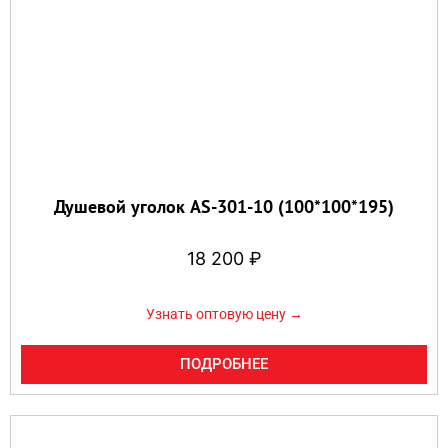
Душевой уголок AS-301-10 (100*100*195)
18 200
₽
Узнать оптовую цену →
ПОДРОБНЕЕ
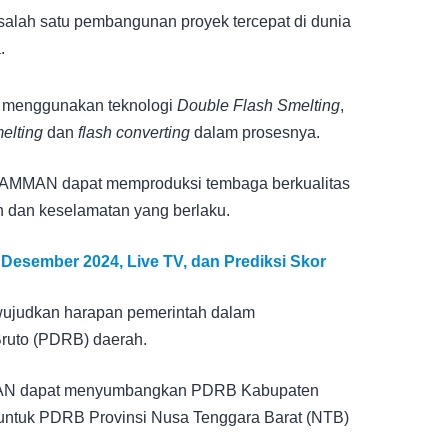
salah satu pembangunan proyek tercepat di dunia
.
 ini menggunakan teknologi
Double Flash Smelting
,
melting
dan
flash converting
dalam prosesnya.
T AMMAN dapat memproduksi tembaga berkualitas
dan keselamatan yang berlaku.
16 Desember 2024, Live TV, dan Prediksi Skor
wujudkan harapan pemerintah dalam
ruto (PDRB) daerah.
MMAN dapat menyumbangkan PDRB Kabupaten
untuk PDRB Provinsi Nusa Tenggara Barat (NTB)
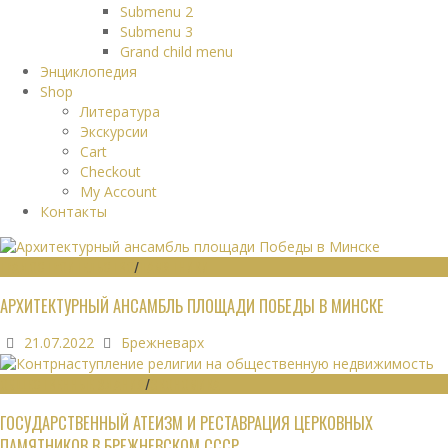
Submenu 2
Submenu 3
Grand child menu
Энциклопедия
Shop
Литература
Экскурсии
Cart
Checkout
My Account
Контакты
ГРАДОСТРОИТЕЛЬСТВО
/
ПАМЯТНИКИ
АРХИТЕКТУРНЫЙ АНСАМБЛЬ ПЛОЩАДИ ПОБЕДЫ В МИНСКЕ
21.07.2022
Брежневарх
ОБЩЕСТВЕННЫЕ ЗДАНИЯ
/
ЭКОНОМИКА
ГОСУДАРСТВЕННЫЙ АТЕИЗМ И РЕСТАВРАЦИЯ ЦЕРКОВНЫХ
ПАМЯТНИКОВ В БРЕЖНЕВСКОМ СССР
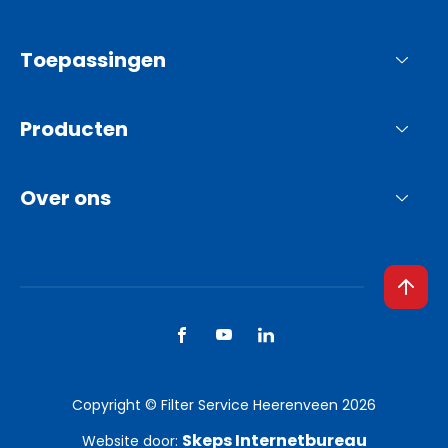
Toepassingen
Producten
Over ons
Copyright © Filter Service Heerenveen 2026
Skeps Internetbureau
Website door:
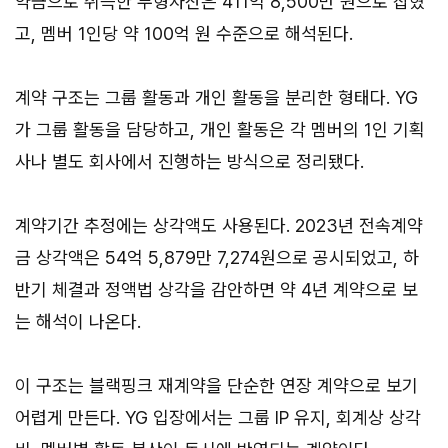
약금으로 취득한 무형자산은 411억 8,500만 원으로 잡혔
고, 멤버 1인당 약 100억 원 수준으로 해석된다.
계약 구조는 그룹 활동과 개인 활동을 분리한 형태다. YG
가 그룹 활동을 담당하고, 개인 활동은 각 멤버의 1인 기획
사나 별도 회사에서 진행하는 방식으로 정리됐다.
계약기간 추정에는 상각액도 사용된다. 2023년 전속계약
금 상각액은 54억 5,879만 7,274원으로 공시되었고, 하
반기 체결과 정액법 상각을 감안하면 약 4년 계약으로 보
는 해석이 나온다.
이 구조는 블랙핑크 재계약을 단순한 연장 계약으로 보기
어렵게 만든다. YG 입장에서는 그룹 IP 유지, 회계상 상각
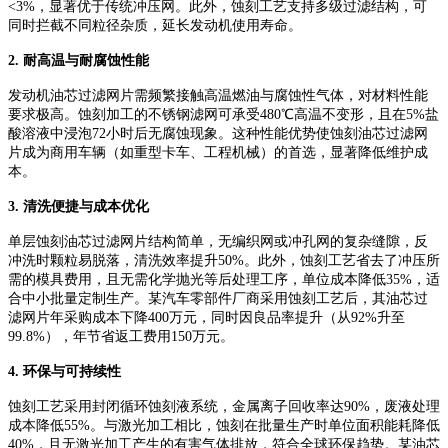
<3%，显著优于传统冲压网。此外，蚀刻工艺支持多级过滤结构，可
同时拦截不同粒径杂质，延长发动机使用寿命。
2. 耐高温与耐腐蚀性能
发动机油芯过滤网片需频繁接触高温燃油与腐蚀性气体，对材料性能
要求极高。蚀刻加工的不锈钢滤网可承受
480℃高温不变形，且在5%盐
酸溶液中浸泡72小时后无腐蚀现象。这种性能优势使蚀刻油芯过滤网
片成为商用车辆（如重型卡车、工程机械）的首选，显著降低维护成
本。
3. 清洗便捷与成本优化
单层蚀刻油芯过滤网片结构简单，无编织网或冲孔网的复杂缝隙，反
冲洗时颗粒易脱落，清洗效率提升
50%。此外，蚀刻工艺省去了冲压所
需的模具费用，且无需化学抛光等后处理工序，单位成本降低35%，适
合中小批量定制生产。某汽车零部件厂商采用蚀刻工艺后，其油芯过
滤网片年采购成本下降400万元，同时因良品率提升（从92%升至
99.8%），年节省返工费用150万元。
4. 环保与可持续性
蚀刻工艺采用封闭循环蚀刻液系统，金属离子回收率达
90%，废液处理
成本降低55%。与激光加工相比，蚀刻在批量生产时单位面积能耗降低
40%，且无激光加工产生的有害气体排放，符合全球环保趋势。某油芯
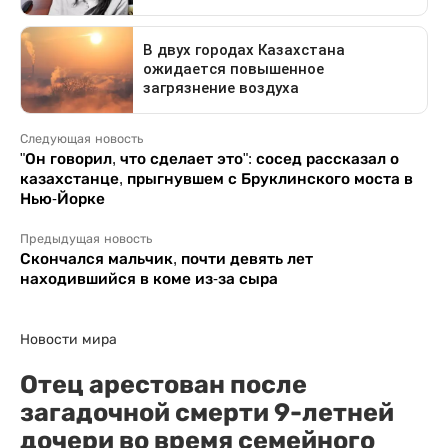
Следующая новость
"Он говорил, что сделает это": сосед рассказал о
казахстанце, прыгнувшем с Бруклинского моста в
Нью-Йорке
Предыдущая новость
Скончался мальчик, почти девять лет
находившийся в коме из-за сыра
Новости мира
Отец арестован после
загадочной смерти 9-летней
дочери во время семейного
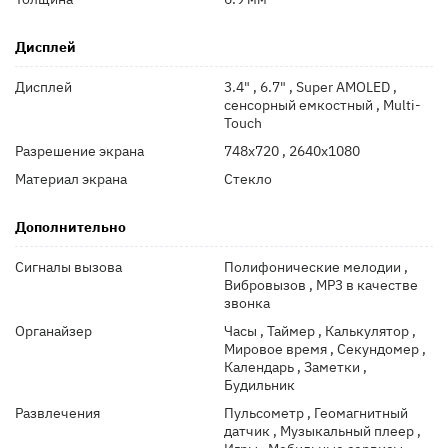
Дисплей
Дисплей
3.4" , 6.7" , Super AMOLED ,
сенсорный емкостный , Multi-
Touch
Разрешение экрана
748x720 , 2640x1080
Материал экрана
Стекло
Дополнительно
Сигналы вызова
Полифонические мелодии ,
Вибровызов , MP3 в качестве
звонка
Органайзер
Часы , Таймер , Калькулятор ,
Мировое время , Секундомер ,
Календарь , Заметки ,
Будильник
Развлечения
Пульсометр , Геомагнитный
датчик , Музыкальный плеер ,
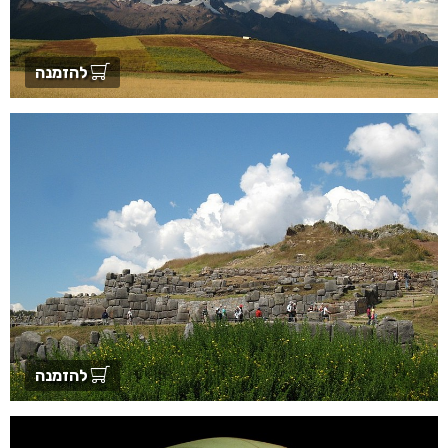
להזמנה
להזמנה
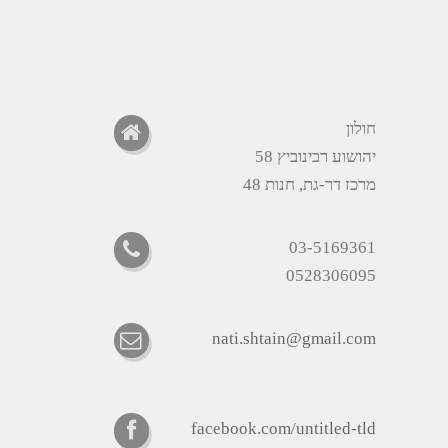
חולון
יהושוע רבינוביץ 58
מרכז דר-גת, חנות 48
03-5169361
0528306095
nati.shtain@gmail.com
facebook.com/untitled-tld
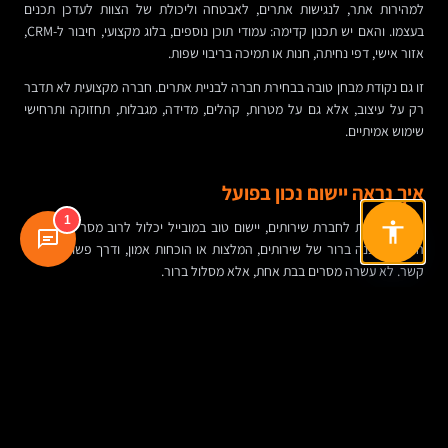
למהירות אתר, לנגישות אתרים, לאבטחה וליכולת של הצוות לעדכן תכנים
בעצמו. והאם יש תכנון קדימה: עמודי תוכן נוספים, בלוג מקצועי, חיבור ל-CRM,
אזור אישי, דפי נחיתה, חנות או תמיכה בריבוי שפות.
זו גם נקודת מבחן טובה בבחירת חברה לבניית אתרים. חברה מקצועית לא תדבר
רק על עיצוב, אלא גם על מטרות, קהלים, מדידה, מגבלות, תחזוקה ותרחישי
שימוש אמיתיים.
איך נראה יישום נכון בפועל
1
באתר תדמית לחברת שירותים, יישום טוב במובייל יכלול לרוב מסר חד בראש
העמוד, מבנה ברור של שירותים, המלצות או הוכחות אמון, ודרך פשוטה ליצור
קשר. לא עשרה מסרים בבת אחת, אלא מסלול ברור.
בבניית אתר מכירות, המיקוד יהיה ברשימות מוצרים נוחות לגלילה, פילטרים
שמישים, עמוד מוצר נקי, תמונות מותאמות, שקיפות לגבי משלוח והחזרות,
ותשלום שלא מכביד על המשתמש.
בדף נחיתה לקמפיין, כל הסחות הדעת המיותרות צריכות לרדת. אם הגולש הגיע
ממודעה, הוא לא צריך לחפש מה לעשות. הוא צריך להבין מהר אם ההצעה
רלוונטית לו, ולבצע פעולה בלי מאמץ.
- - - - -
* PROBLEM DETAILS:
Repeat the data above word for word, without pictures.

* EXPECTED ANSWER:
Душевой уголок AS-301-10 (100*100*195)
18 200
₽
Узнать оптовую цену →
ПОДРОБНЕЕ
salah satu pembangunan proyek tercepat di dunia
.
 ini menggunakan teknologi
Double Flash Smelting
,
melting
dan
flash converting
dalam prosesnya.
T AMMAN dapat memproduksi tembaga berkualitas
dan keselamatan yang berlaku.
16 Desember 2024, Live TV, dan Prediksi Skor
wujudkan harapan pemerintah dalam
ruto (PDRB) daerah.
MMAN dapat menyumbangkan PDRB Kabupaten
untuk PDRB Provinsi Nusa Tenggara Barat (NTB)
Submenu 2
Submenu 3
Grand child menu
Энциклопедия
Shop
Литература
Экскурсии
Cart
Checkout
My Account
Контакты
ГРАДОСТРОИТЕЛЬСТВО
/
ПАМЯТНИКИ
АРХИТЕКТУРНЫЙ АНСАМБЛЬ ПЛОЩАДИ ПОБЕДЫ В МИНСКЕ
21.07.2022
Брежневарх
ОБЩЕСТВЕННЫЕ ЗДАНИЯ
/
ЭКОНОМИКА
ГОСУДАРСТВЕННЫЙ АТЕИЗМ И РЕСТАВРАЦИЯ ЦЕРКОВНЫХ
ПАМЯТНИКОВ В БРЕЖНЕВСКОМ СССР
Toepassingen
Producten
Over ons
Copyright © Filter Service Heerenveen 2026
Skeps Internetbureau
Website door:
약금으로 취득한 무형자산은 411억 8,500만 원으로 잡혔
고, 멤버 1인당 약 100억 원 수준으로 해석된다.
계약 구조는 그룹 활동과 개인 활동을 분리한 형태다. YG
가 그룹 활동을 담당하고, 개인 활동은 각 멤버의 1인 기획
사나 별도 회사에서 진행하는 방식으로 정리됐다.
계약기간 추정에는 상각액도 사용된다. 2023년 전속계약
금 상각액은 54억 5,879만 7,274원으로 공시되었고, 하
반기 체결과 정액법 상각을 감안하면 약 4년 계약으로 보
는 해석이 나온다.
이 구조는 블랙핑크 재계약을 단순한 연장 계약으로 보기
어렵게 만든다. YG 입장에서는 그룹 IP 유지, 회계상 상각
<3%，显著优于传统冲压网。此外，蚀刻工艺支持多级过滤结构，可
同时拦截不同粒径杂质，延长发动机使用寿命。
2. 耐高温与耐腐蚀性能
发动机油芯过滤网片需频繁接触高温燃油与腐蚀性气体，对材料性能
要求极高。蚀刻加工的不锈钢滤网可承受
480℃高温不变形，且在5%盐
酸溶液中浸泡72小时后无腐蚀现象。这种性能优势使蚀刻油芯过滤网
片成为商用车辆（如重型卡车、工程机械）的首选，显著降低维护成
本。
3. 清洗便捷与成本优化
单层蚀刻油芯过滤网片结构简单，无编织网或冲孔网的复杂缝隙，反
冲洗时颗粒易脱落，清洗效率提升
50%。此外，蚀刻工艺省去了冲压所
需的模具费用，且无需化学抛光等后处理工序，单位成本降低35%，适
合中小批量定制生产。某汽车零部件厂商采用蚀刻工艺后，其油芯过
滤网片年采购成本下降400万元，同时因良品率提升（从92%升至
99.8%），年节省返工费用150万元。
4. 环保与可持续性
蚀刻工艺采用封闭循环蚀刻液系统，金属离子回收率达
90%，废液处理
成本降低55%。与激光加工相比，蚀刻在批量生产时单位面积能耗降低
40%，且无激光加工产生的有害气体排放，符合全球环保趋势。某油芯
Следующая новость
"Он говорил, что сделает это": сосед рассказал о
казахстанце, прыгнувшем с Бруклинского моста в
Нью-Йорке
Предыдущая новость
Скончался мальчик, почти девять лет
находившийся в коме из-за сыра
Новости мира
Отец арестован после
загадочной смерти 9-летней
дочери во время семейного
Дисплей
Дисплей
3.4" , 6.7" , Super AMOLED ,
сенсорный емкостный , Multi-
Touch
Разрешение экрана
748x720 , 2640x1080
Материал экрана
Стекло
Дополнительно
Сигналы вызова
Полифонические мелодии ,
Вибровызов , MP3 в качестве
звонка
Органайзер
Часы , Таймер , Калькулятор ,
Мировое время , Секундомер ,
Календарь , Заметки ,
Будильник
Развлечения
Пульсометр , Геомагнитный
датчик , Музыкальный плеер ,
להזמנה
להזמנה
חולון
יהושוע רבינוביץ 58
מרכז דר-גת, חנות 48
03-5169361
0528306095
nati.shtain@gmail.com
facebook.com/untitled-tld
למהירות אתר, לנגישות אתרים, לאבטחה וליכולת של הצוות לעדכן תכנים
בעצמו. והאם יש תכנון קדימה: עמודי תוכן נוספים, בלוג מקצועי, חיבור ל-CRM,
אזור אישי, דפי נחיתה, חנות או תמיכה בריבוי שפות.
זו גם נקודת מבחן טובה בבחירת חברה לבניית אתרים. חברה מקצועית לא תדבר
רק על עיצוב, אלא גם על מטרות, קהלים, מדידה, מגבלות, תחזוקה ותרחישי
שימוש אמיתיים.
איך נראה יישום נכון בפועל
1
באתר תדמית לחברת שירותים, יישום טוב במובייל יכלול לרוב מסר חד בראש
העמוד, מבנה ברור של שירותים, המלצות או הוכחות אמון, ודרך פשוטה ליצור
קשר. לא עשרה מסרים בבת אחת, אלא מסלול ברור.
בבניית אתר מכירות, המיקוד יהיה ברשימות מוצרים נוחות לגלילה, פילטרים
שמישים, עמוד מוצר נקי, תמונות מותאמות, שקיפות לגבי משלוח והחזרות,
ותשלום שלא מכביד על המשתמש.
בדף נחיתה לקמפיין, כל הסחות הדעת המיותרות צריכות לרדת. אם הגולש הגיע
ממודעה, הוא לא צריך לחפש מה לעשות. הוא צריך להבין מהר אם ההצעה
רלוונטית לו, ולבצע פעולה בלי מאמץ.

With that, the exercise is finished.